Canonical Construction

A natural question now arises to the suspicious reader about the existence of a probability space on which the random quantities discussed above are from. More precisely:

Given a Markov decision model \((\mathsf S, \mathsf A, \alpha, \kappa, r)\), a policy \(\pi \in \Pi,\) and a probability measure \(\nu\) on \(\mathsf S\), does there exist a probability space \((\Omega, \mathscr{F}, \mathbb{P}_{\nu}^{\pi}),\) and two stochastic processes \(\{X_n\}_{n \ge 0}\) and \(\{A_n\}_{n \ge 0}\) on this probability space, with the random variable \(X_n\) taking values in \(\mathsf S\) and the random variable \(A_n\) taking values in \(\mathsf A\) for each \(n \ge 0\), such that the following three properties hold true?

  1. The law of \(X_0\) equals \(\nu\), i.e.,

    \[\begin{aligned} \mathbb{P}_\nu^\pi\{X_0 \in B\} = \nu(B), \quad B \in \mathscr S.\end{aligned}\]
  2. If \(H_n = (X_0, A_0, \ldots, X_{n-1}, A_{n-1}, X_n) \colon \Omega \to \mathsf{H}_n\) denotes the history random variable, the joint distribution of \((H_n,A_n)\) is given by \((\mathbb{P}_\nu^\pi \circ H_n^{-1}) \otimes \pi_n.\) More intuitively, by Theorem 4, this means that the stochastic kernel \(\overline{\pi}_n\) from \((\Omega, \sigma(H_n))\) to \((\mathsf{A}, \mathscr A)\) defined by \[\begin{aligned} \overline\pi_n(\omega, C) = \pi_n(H_n(\omega), C), \quad \omega \in \Omega,\, C \in\mathscr A,\end{aligned}\] is a version of the conditional distribution of \(A_n\) given \(H_n.\)

  3. The joint distribution of \((H_n, A_n, X_{n+1})\) is given by \((\mathbb{P}^\pi_\nu \circ (H_n, A_n)^{-1}) \otimes \kappa.\) More intuitively, by Theorem 4, this means that the stochastic kernel \(\overline\kappa_n\) from \((\Omega, \sigma(H_{n}, A_n))\) to \((\mathsf S, \mathscr S)\) defined by \[\begin{aligned} \overline\kappa_n(\omega, B) = \kappa((X_n(\omega), A_n(\omega)), B), \quad \omega \in \Omega,\, B \in \mathscr S,\end{aligned}\] is a version of the conditional distribution of \(X_{n+1}\) given \((H_n, A_n).\)

The answer to our question is, of course, yes.

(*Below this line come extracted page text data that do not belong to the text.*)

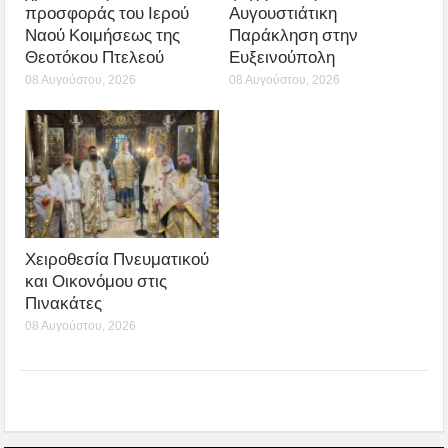
προσφοράς του Ιερού
Αυγουστιάτικη
Ναού Κοιμήσεως της
Παράκληση στην
Θεοτόκου Πτελεού
Ευξεινούπολη
08 Αυγούστου, 2026
08 Αυγούστου, 2026
Χειροθεσία Πνευματικού
και Οικονόμου στις
Πινακάτες
08 Αυγούστου, 2026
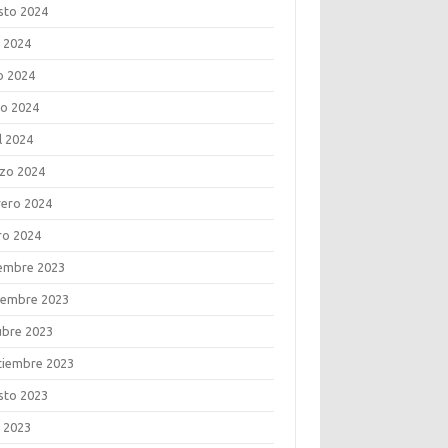
sto 2024
o 2024
o 2024
o 2024
l 2024
zo 2024
rero 2024
ro 2024
iembre 2023
iembre 2023
ubre 2023
tiembre 2023
sto 2023
o 2023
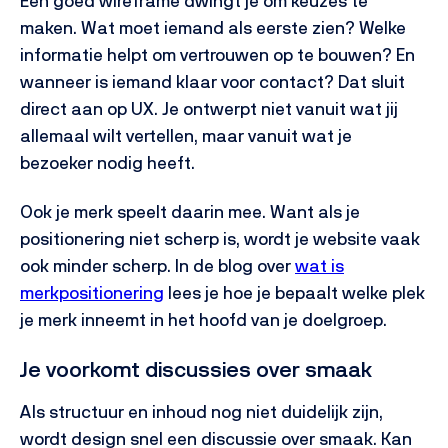
Een goed wireframe dwingt je om keuzes te
maken. Wat moet iemand als eerste zien? Welke
informatie helpt om vertrouwen op te bouwen? En
wanneer is iemand klaar voor contact?
Dat sluit
direct aan op UX. Je ontwerpt niet vanuit wat jij
allemaal wilt vertellen, maar vanuit wat je
bezoeker nodig heeft.
Ook je merk speelt daarin mee. Want als je
positionering niet scherp is, wordt je website vaak
ook minder scherp. In de blog over
wat is
merkpositionering
lees je hoe je bepaalt welke plek
je merk inneemt in het hoofd van je doelgroep.
Je voorkomt discussies over smaak
Als structuur en inhoud nog niet duidelijk zijn,
wordt design snel een discussie over smaak. Kan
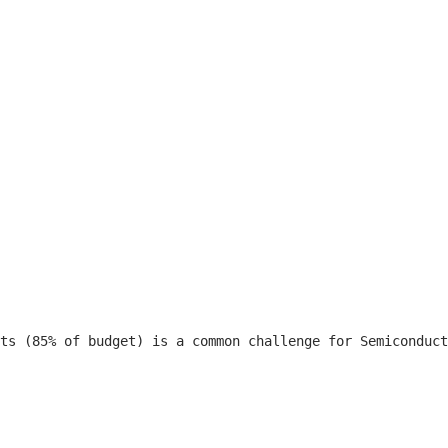
ts (85% of budget) is a common challenge for Semiconduct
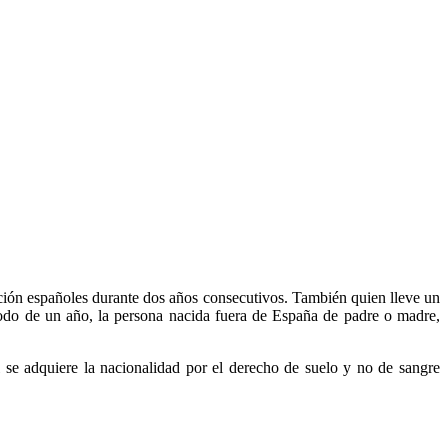
ución españoles durante dos años consecutivos. También quien lleve un
íodo de un año, la persona nacida fuera de España de padre o madre,
l se adquiere la nacionalidad por el derecho de suelo y no de sangre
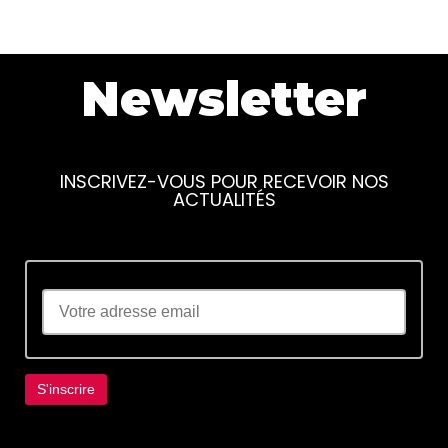
Newsletter
INSCRIVEZ-VOUS POUR RECEVOIR NOS
ACTUALITÉS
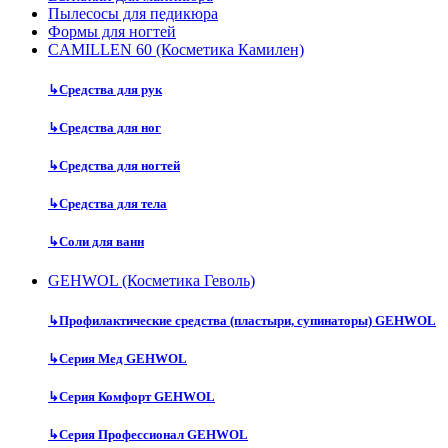
Пылесосы для педикюра
Формы для ногтей
CAMILLEN 60 (Косметика Камилен)
↳
Средства для рук
↳
Средства для ног
↳
Средства для ногтей
↳
Средства для тела
↳
Соли для ванн
GEHWOL (Косметика Геволь)
↳
Профилактические средства (пластыри, супинаторы) GEHWOL
↳
Серия Мед GEHWOL
↳
Серия Комфорт GEHWOL
↳
Серия Профессионал GEHWOL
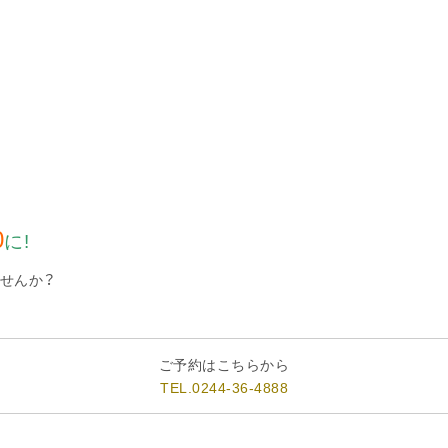
0
に!
せんか？
ご予約はこちらから
TEL.0244-36-4888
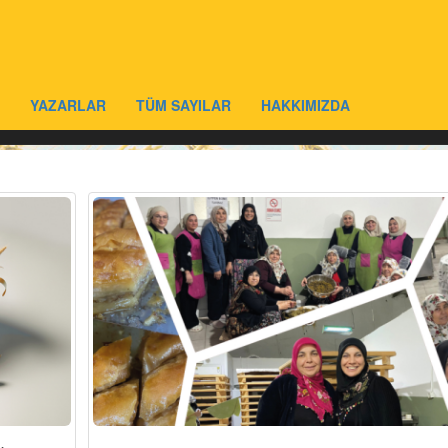
YAZARLAR
TÜM SAYILAR
HAKKIMIZDA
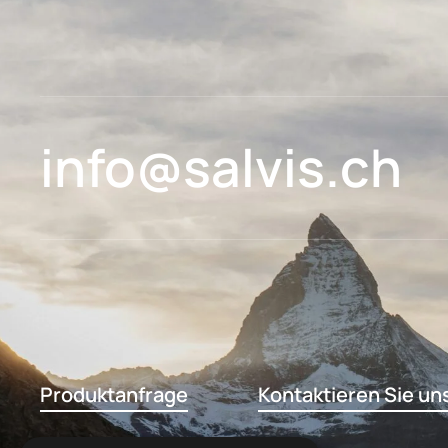
info@salvis.ch
Produktanfrage
Kontaktieren Sie un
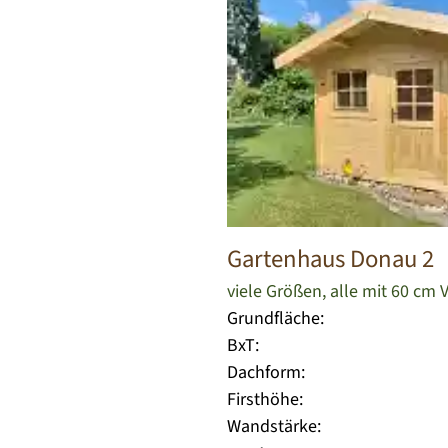
Gartenhaus Donau 2
viele Größen, alle mit 60 cm
Grundfläche:
BxT:
Dachform:
Firsthöhe:
Wandstärke:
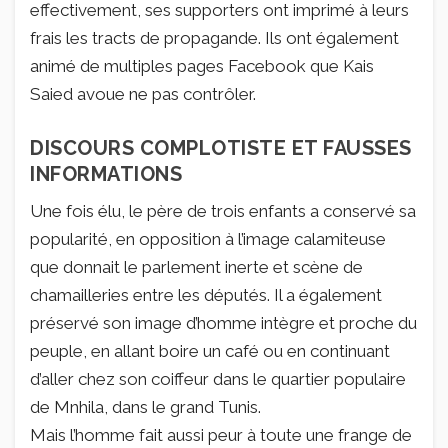
effectivement, ses supporters ont imprimé à leurs
frais les tracts de propagande. Ils ont également
animé de multiples pages Facebook que Kais
Saied avoue ne pas contrôler.
DISCOURS COMPLOTISTE ET FAUSSES
INFORMATIONS
Une fois élu, le père de trois enfants a conservé sa
popularité, en opposition à l’image calamiteuse
que donnait le parlement inerte et scène de
chamailleries entre les députés. Il a également
préservé son image d’homme intègre et proche du
peuple, en allant boire un café ou en continuant
d’aller chez son coiffeur dans le quartier populaire
de Mnhila, dans le grand Tunis.
Mais l’homme fait aussi peur à toute une frange de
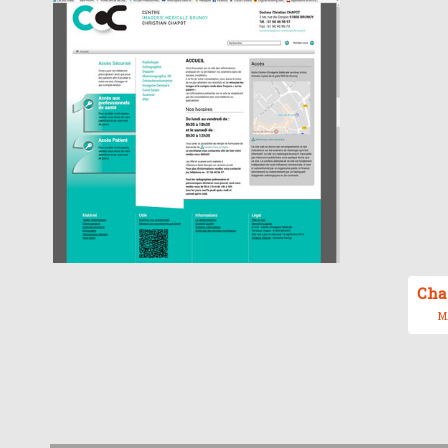
Cha
MA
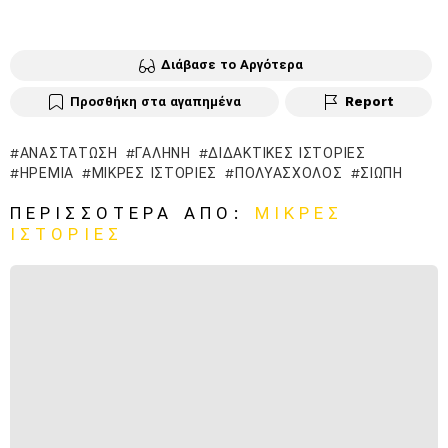
Διάβασε το Αργότερα
Προσθήκη στα αγαπημένα
Report
ΑΝΑΣΤΆΤΩΣΗ
ΓΑΛΉΝΗ
ΔΙΔΑΚΤΙΚΈΣ ΙΣΤΟΡΊΕΣ
ΗΡΕΜΊΑ
ΜΙΚΡΈΣ ΙΣΤΟΡΊΕΣ
ΠΟΛΥΆΣΧΟΛΟΣ
ΣΙΩΠΗ͂
ΠΕΡΙΣΣΌΤΕΡΑ ΑΠΌ:
ΜΙΚΡΈΣ
ΙΣΤΟΡΊΕΣ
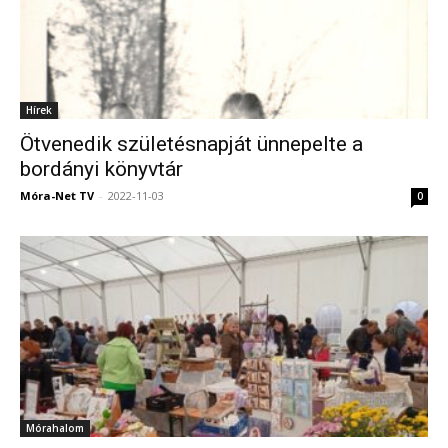
Hírek
Ötvenedik születésnapját ünnepelte a
bordányi könyvtár
Móra-Net TV
-
2022-11-03
0
Mórahalom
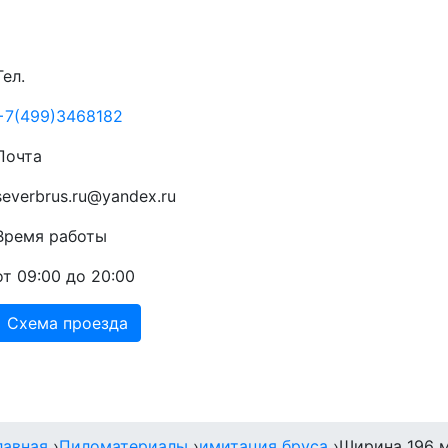
Тел.
+7(499)3468182
Почта
severbrus.ru@yandex.ru
Время работы
от 09:00 до 20:00
Схема проезда
Прайс
Доставка
Акции
Контакты
лавная
›
Пиломатериалы
›
имитация бруса
›
Ширина 196 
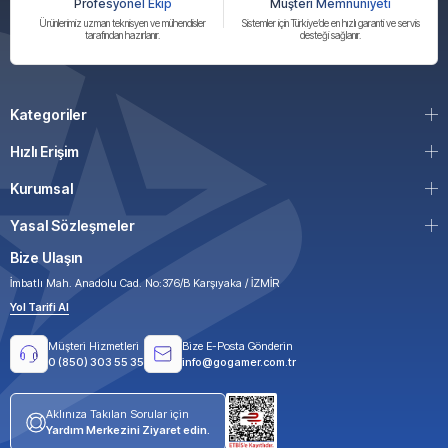
Profesyonel Ekip
Müşteri Memnuniyeti
Ürünlerimiz uzman teknisyen ve mühendisler
Sistemler için Türkiye’de en hızlı garanti ve servis
tarafından hazırlanır.
desteği sağlanır.
Kategoriler
Hızlı Erişim
Kurumsal
Yasal Sözleşmeler
Bize Ulaşın
İmbatlı Mah. Anadolu Cad. No:376/B Karşıyaka / İZMİR
Yol Tarifi Al
Müşteri Hizmetleri
Bize E-Posta Gönderin
0 (850) 303 55 35
info@gogamer.com.tr
Aklınıza Takılan Sorular için
Yardım Merkezini Ziyaret edin.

At this point recall the Ionescu-Tulcea theorem:

Theorem 6 [Ionescu-Tuclea]: Let \(\{\mathsf E_n, \mathscr{E}_n\}_{n \ge 0}\) be sequence of arbitrary measurable spaces. For each \(n \ge 0\), let \(\eta_{n+1}\) be a stochastic kernel from \((\mathsf E_0\times \cdots \times \mathsf E_n, \mathscr{E}_0 \otimes \cdots \otimes \mathscr{E}_n)\) to \((\mathsf E_{n+1}, \mathscr{E}_{n+1})\). Finally, let \(\mu\) be a probability measure on \((\mathsf E_{0}, \mathscr{E}_{0})\). Then there exists a unique probability measure \(\mathbb P\) on the measurable space \((\mathsf E, \mathscr{E}) = (\mathsf E_0\times \mathsf E_1\times \cdots, \mathscr{E}_0 \otimes \mathscr{E}_1 \otimes \cdots)\) whose value on every cylinder set \(B = B_0 \times \cdots \times B_m \times \mathsf E_{m+1} \times \mathsf E_{m+2} \times \cdots\) for all \(m \ge 0\), where \(B_i \in \mathscr E_i\) for \(i = 0, \ldots, m\), is given by
\[\begin{aligned} \mathbb P(B) = \int_{B_0} \mu(\mathrm{d}x_0) \int_{B_1} \eta_1(x_0, \mathrm{d}x_1)\cdots \int_{B_m} \eta_m((x_0, x_1, \ldots, x_{n-1}), \mathrm{d}x_n).\end{aligned}\]
More generally, for any non-negative random variable \(Z\) on \((\mathsf E, \mathscr{E})\) which only depends on the coordinates up to some finite index \(m \ge 0\), we have
\[\begin{aligned} \int_{\mathsf E} Z \, \mathrm{d}\mathbb{P} = \int_{B_0} \mu(\mathrm{d}x_0) \int_{B_1} \eta_1(x_0, \mathrm{d}x_1)\cdots \int_{B_m} \eta_m((x_0, x_1, \ldots, x_{n-1}), \mathrm{d}x_n) Z(x_0, \ldots, x_m).\end{aligned}\]

To this end, define

\[\begin{aligned} \Omega = (\mathsf S \times \mathsf A)^{\infty}\end{aligned}\]
and \(\mathscr{F}\) to be the product \(\sigma-\)algebra on \(\Omega\). The elements of \(\Omega\) are sequences of the form \(\omega = (x_0, a_0, x_1, a_1, \ldots).\) Comparing our formulation to the one in Theorem 6, we let \(\mathsf E_{2n}\) correspond to \(\mathsf S\) and \(\mathsf E_{2n+1}\) correspond to \(\mathsf A\) for each \(n \ge 0.\) We let \(\mu\) correspond to \(\nu.\) We let \(\eta_{2n}\) correspond to the stochastic kernel \(\pi_n\) from \((\mathsf S \times \mathsf A)^n \times \mathsf S\) to \(\mathsf A\), and we let \(\eta_{2n+1}\) correspond to the stochastic kernel from \((\mathsf S \times \mathsf A)^{n+1}\) to \(\mathsf S\) obtained from \(\kappa\), for each \(n \ge 0.\) More concretely,
\[\begin{aligned} \eta_{2n+1}((x_0, a_0, \ldots, x_n, a_n), B) := \kappa((x_n, a_n), B).\end{aligned}\]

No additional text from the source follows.